I used to be considerably less of the writer and speaker that I am today. I was just good enough at talking with my friends but I was not especially outgoing. I passed my language arts courses but the thought of reading something out loud for class frightened the hell out of me. I would find myself tripping over the English language in a cold sweat when I had to stand in front of my peers to do simple presentations.
I specifically remember a presentation in my sophomore language arts class. We had to stand at a podium and talk about someone or something historically relevant. I can not even remember who my subject was but I vividly remember how bad it was; the numbness of my mouth, the butchering of sentences and overly-quick reading of my notecards are familiar memories.
But then someone walked into my life. I had never had a best friend before and I doubt that was directly correlated to my lack of confidence in speaking. But nonetheless, when she and I became close, I found a reason to try to express myself. Talking and texting her hour after hour, day after day, I became more and more comfortable in my own skin and with my own voice. As our friendship blossomed, words became easier for me. My prose became flowing instead of jagged and I found it increasingly easier to express what was stirring in my head and heart more elegantly than "I feel stuff."
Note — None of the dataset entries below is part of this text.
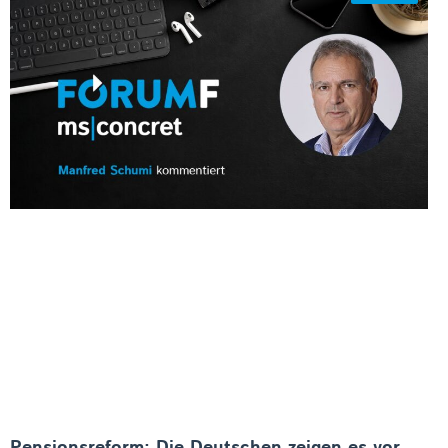
Pensionsreform: Die Deutschen zeigen es vor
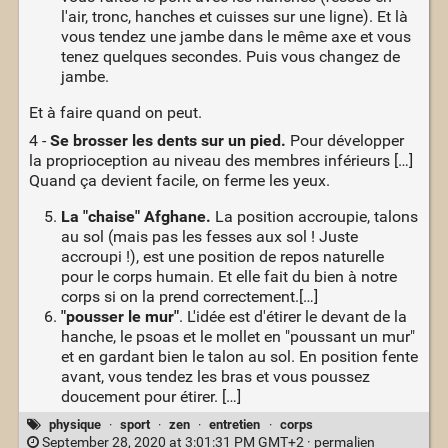
l'air, tronc, hanches et cuisses sur une ligne). Et là
vous tendez une jambe dans le même axe et vous
tenez quelques secondes. Puis vous changez de
jambe.
Et à faire quand on peut.
4 -
Se brosser les dents sur un pied.
Pour développer
la proprioception au niveau des membres inférieurs […]
Quand ça devient facile, on ferme les yeux.
La "chaise" Afghane.
La position accroupie, talons
au sol (mais pas les fesses aux sol ! Juste
accroupi !), est une position de repos naturelle
pour le corps humain. Et elle fait du bien à notre
corps si on la prend correctement.[…]
"pousser le mur"
. L'idée est d'étirer le devant de la
hanche, le psoas et le mollet en "poussant un mur"
et en gardant bien le talon au sol. En position fente
avant, vous tendez les bras et vous poussez
doucement pour étirer. […]
physique
·
sport
·
zen
·
entretien
·
corps
September 28, 2020 at 3:01:31 PM GMT+2 ·
permalien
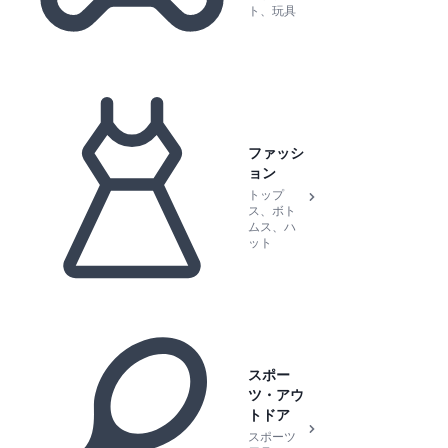
ト、玩具
ファッシ
ョン
トップ
ス、ボト
ムス、ハ
ット
スポー
ツ・アウ
トドア
スポーツ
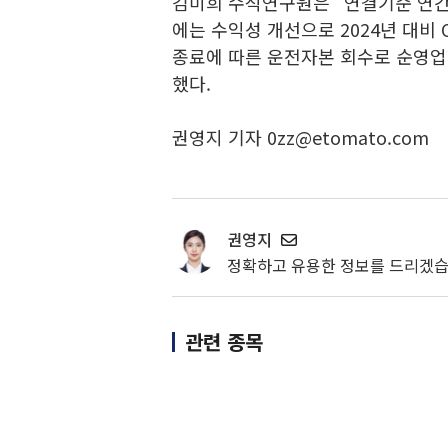
김미희 수석연구원은 "연결기준 연간 
에는 수익성 개선으로 2024년 대비
종료에 따른 운전자본 회수로 순영업
했다.
권영지 기자 0zz@etomato.com
권영지
정확하고 유용한 정보를 드리겠습
관련 종목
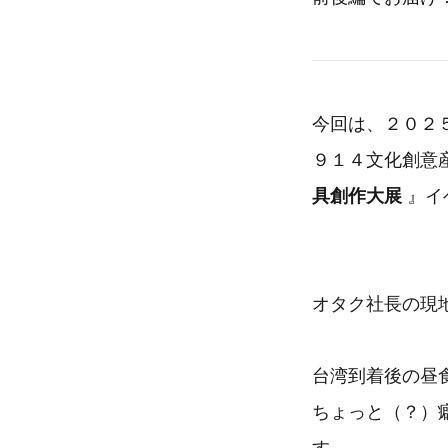
今回は、２０２
９１４文化創意
具創作大展
』イ
オタク社長の現
台湾到着後の昼
ちょっと（？）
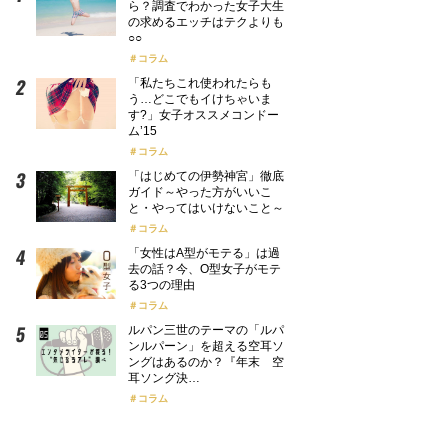
ら？調査でわかった女子大生
の求めるエッチはテクよりも
○○
コラム
「私たちこれ使われたらも
う…どこでもイけちゃいま
す?」女子オススメコンドー
ム’15
コラム
「はじめての伊勢神宮」徹底
ガイド～やった方がいいこ
と・やってはいけないこと～
コラム
「女性はA型がモテる」は過
去の話？今、O型女子がモテ
る3つの理由
コラム
ルパン三世のテーマの「ルパ
ンルパーン」を超える空耳ソ
ングはあるのか？『年末 空
耳ソング決…
コラム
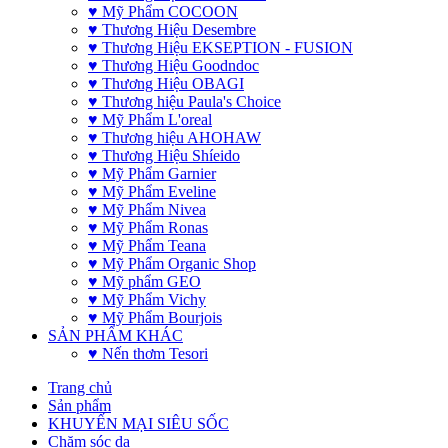
♥ Mỹ Phẩm COCOON
♥ Thương Hiệu Desembre
♥ Thương Hiệu EKSEPTION - FUSION
♥ Thương Hiệu Goodndoc
♥ Thương Hiệu OBAGI
♥ Thương hiệu Paula's Choice
♥ Mỹ Phẩm L'oreal
♥ Thương hiệu AHOHAW
♥ Thương Hiệu Shíeido
♥ Mỹ Phẩm Garnier
♥ Mỹ Phẩm Eveline
♥ Mỹ Phẩm Nivea
♥ Mỹ Phẩm Ronas
♥ Mỹ Phẩm Teana
♥ Mỹ Phẩm Organic Shop
♥ Mỹ phẩm GEO
♥ Mỹ Phẩm Vichy
♥ Mỹ Phẩm Bourjois
SẢN PHẨM KHÁC
♥ Nến thơm Tesori
Trang chủ
Sản phẩm
KHUYẾN MẠI SIÊU SỐC
Chăm sóc da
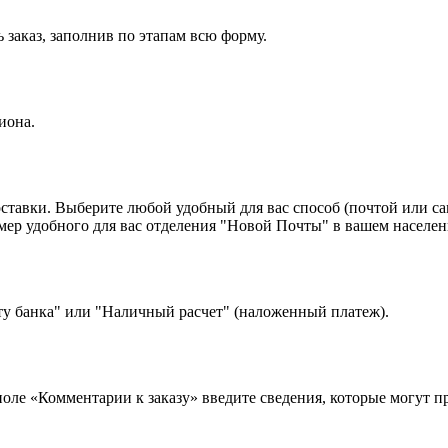
 заказ, заполнив по этапам всю форму.
иона.
оставки. Выберите любой удобный для вас способ (почтой или с
 удобного для вас отделения "Новой Почты" в вашем населенн
ту банка" или "Наличный расчет" (наложенный платеж).
 поле «Комментарии к заказу» введите сведения, которые могут 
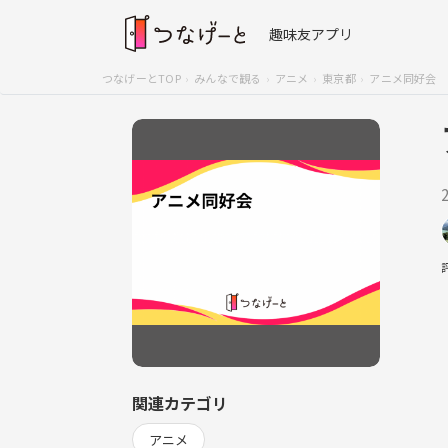
趣味友アプリ
つなげーとTOP
みんなで観る
アニメ
東京都
アニメ同好会
関連カテゴリ
アニメ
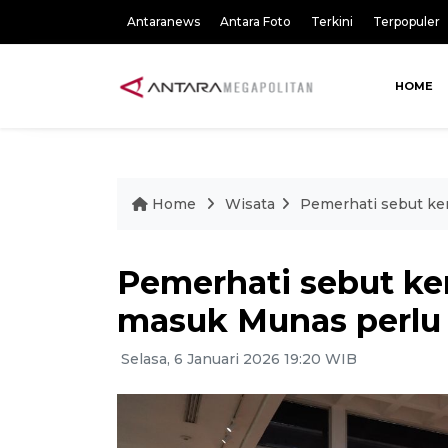
Antaranews
Antara Foto
Terkini
Terpopuler
HOME
Home
Wisata
Pemerhati sebut ken
Pemerhati sebut ke
masuk Munas perlu 
Selasa, 6 Januari 2026 19:20 WIB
My changing confidence in writing and speaking was apparent my senior year of high school. During first semester, I often shied away from presenting for class groups and reading. Second semester, I was a bit more open to speaking in front of a group and my writing was improving between each paper I wrote (Largely thanks to an excellent AP Literature teacher who would not take fluffy papers, one of my specialties up until then.)
This carried on through the beginning of college. I majored in communication for Pete's sake. For group presentations, I was often the one chosen to speak. My long-form writing continued to flourish and I found myself going over word limits without realization. I picked up a second major last year and just finished writing a 12-page policy analysis for one of my classes. Now in the upper echelon of both curriculums, I write around 2,000 words a week with little issue. And in reality, I would not be doing that if it were not for the help and inspiration she offered years ago.
We were friends for a few years and were more for part of that time. But even after our time as friends had ended, that gift that she gave me remains the greatest I have received so far in my lifetime.